This assignment will import uncleaned data from a csv. file. My task is to tidy and transform data as described below. (1) Read the information from a .CSV file into R, and use tidyr and dplyr as needed to tidy and transform the data. (2) Perform analysis to compare the arrival delays for the two airlines
library(tidyverse)
## ── Attaching packages ─────────────────────────────────────── tidyverse 1.3.2 ──
## ✔ ggplot2 3.4.1 ✔ purrr 0.3.4
## ✔ tibble 3.1.7 ✔ dplyr 1.0.9
## ✔ tidyr 1.2.0 ✔ stringr 1.4.0
## ✔ readr 2.1.2 ✔ forcats 0.5.1
## ── Conflicts ────────────────────────────────────────── tidyverse_conflicts() ──
## ✖ dplyr::filter() masks stats::filter()
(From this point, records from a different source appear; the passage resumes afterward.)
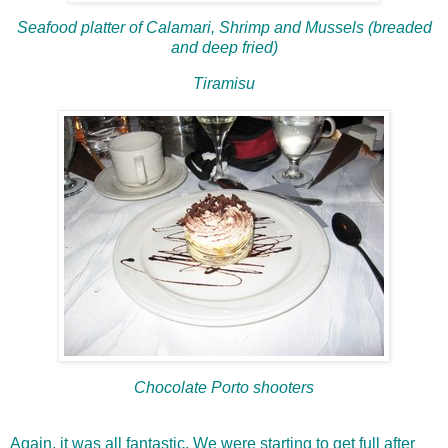
Seafood platter of Calamari, Shrimp and Mussels (breaded
and deep fried)
Tiramisu
Chocolate Porto shooters
Again, it was all fantastic. We were starting to get full after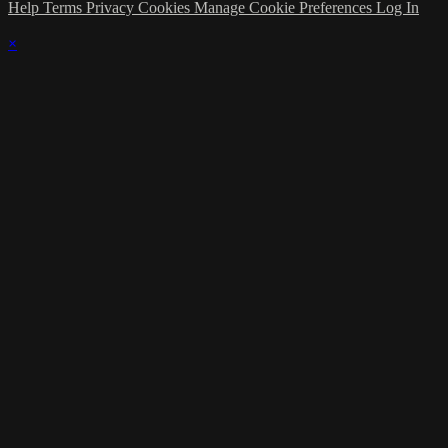
Help
Terms
Privacy
Cookies
Manage Cookie Preferences
Log In
×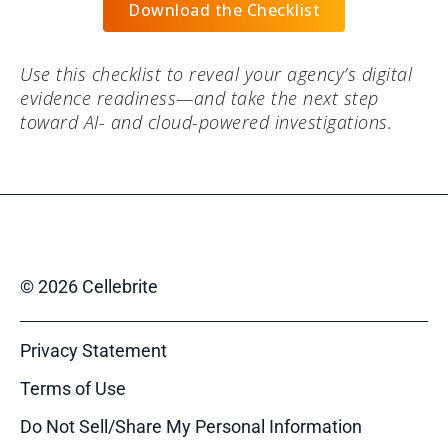
Download the Checklist
Use this checklist to reveal your agency’s digital
evidence readiness—and take the next step
toward AI- and cloud-powered investigations.
© 2026 Cellebrite
Privacy Statement
Terms of Use
Do Not Sell/Share My Personal Information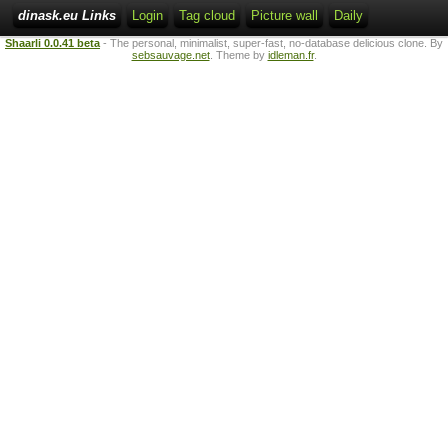
dinask.eu Links
Login
Tag cloud
Picture wall
Daily
Shaarli 0.0.41 beta
- The personal, minimalist, super-fast, no-database delicious clone. By
sebsauvage.net
. Theme by
idleman.fr
.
## ✖ dplyr::lag() masks stats::lag()
url = r"(https://raw.githubusercontent.com/yinaS1234/data-607/main/data%20607%20lab%205/lab5data.csv)"
suppressMessages(
df <- read_csv(url, skip_empty_rows = TRUE, show_col_types = FALSE)[-3,]
)
names(df)[1:2] <- c("Airline", "Status")
df
## # A tibble: 4 × 7
## Airline Status `Los Angeles` Phoenix `San Diego` `San Francisco` Seattle
## <chr> <chr> <dbl> <dbl> <dbl> <dbl> <dbl>
## 1 ALASKA on time 497 221 212 503 1841
## 2 <NA> delayed 62 12 20 102 305
## 3 AM WEST on time 694 4840 383 320 201
## 4 <NA> delayed 117 415 65 129 61
fixing NA transform data, rename
for(x in seq(from=2, to=nrow(df), by=2))
{
df[x, 1] = df[x-1, 1]
}
library(tidyr)
df_unpivot = df %>%
gather(key="City", value="Count", c("Los Angeles","Phoenix", "San Diego", "San Francisco", "Seattle"))
df_unpivot
## # A tibble: 20 × 4
## Airline Status City Count
## <chr> <chr> <chr> <dbl>
## 1 ALASKA on time Los Angeles 497
## 2 ALASKA delayed Los Angeles 62
## 3 AM WEST on time Los Angeles 694
## 4 AM WEST delayed Los Angeles 117
## 5 ALASKA on time Phoenix 221
## 6 ALASKA delayed Phoenix 12
## 7 AM WEST on time Phoenix 4840
## 8 AM WEST delayed Phoenix 415
## 9 ALASKA on time San Diego 212
## 10 ALASKA delayed San Diego 20
## 11 AM WEST on time San Diego 383
## 12 AM WEST delayed San Diego 65
## 13 ALASKA on time San Francisco 503
## 14 ALASKA delayed San Francisco 102
## 15 AM WEST on time San Francisco 320
## 16 AM WEST delayed San Francisco 129
## 17 ALASKA on time Seattle 1841
## 18 ALASKA delayed Seattle 305
## 19 AM WEST on time Seattle 201
## 20 AM WEST delayed Seattle 61
library(dplyr)
df_unpivot_2 = df_unpivot %>%
spread(key="Status", value="Count")
df_unpivot_2 = df_unpivot_2 %>%
rename(on_time = `on time`)
df_unpivot_2 = df_unpivot_2 %>%
mutate(otp = on_time/(on_time + delayed)) %>%
arrange(desc(otp))
df_unpivot_2
## # A tibble: 10 × 5
## Airline City delayed on_time otp
## <chr> <chr> <dbl> <dbl> <dbl>
## 1 ALASKA Phoenix 12 221 0.948
## 2 AM WEST Phoenix 415 4840 0.921
## 3 ALASKA San Diego 20 212 0.914
## 4 ALASKA Los Angeles 62 497 0.889
## 5 ALASKA Seattle 305 1841 0.858
## 6 AM WEST Los Angeles 117 694 0.856
## 7 AM WEST San Diego 65 383 0.855
## 8 ALASKA San Francisco 102 503 0.831
## 9 AM WEST Seattle 61 201 0.767
## 10 AM WEST San Francisco 129 320 0.713
df_unpivot_2 %>%
select(Airline, delayed, on_time) %>%
group_by(Airline) %>%
summarise(delayed = sum(delayed), on_time = sum(on_time), otp = sum(on_time) / (sum(on_time) + sum(delayed))) %>%
arrange(desc(otp))
## # A tibble: 2 × 4
## Airline delayed on_time otp
## <chr> <dbl> <dbl> <dbl>
## 1 AM WEST 787 6438 0.891
## 2 ALASKA 501 3274 0.867
df_unpivot_2 %>%
filter(City != "Phoenix") %>%
select(Airline, delayed, on_time) %>%
group_by(Airline) %>%
summarise(delay = sum(delayed), on_time = sum(on_time), otp = sum(on_time) / (sum(on_time) + sum(delayed))) %>%
arrange(desc(otp))
## # A tibble: 2 × 4
## Airline delay on_time otp
## <chr> <dbl> <dbl> <dbl>
## 1 ALASKA 489 3053 0.862
## 2 AM WEST 372 1598 0.811
Based on the data provided,ALASKA consistently outperforms AM WEST. For flying to Phoenix specifically, I would recommend AM WEST as the on time performance is on par with ALASKA and have more flights available.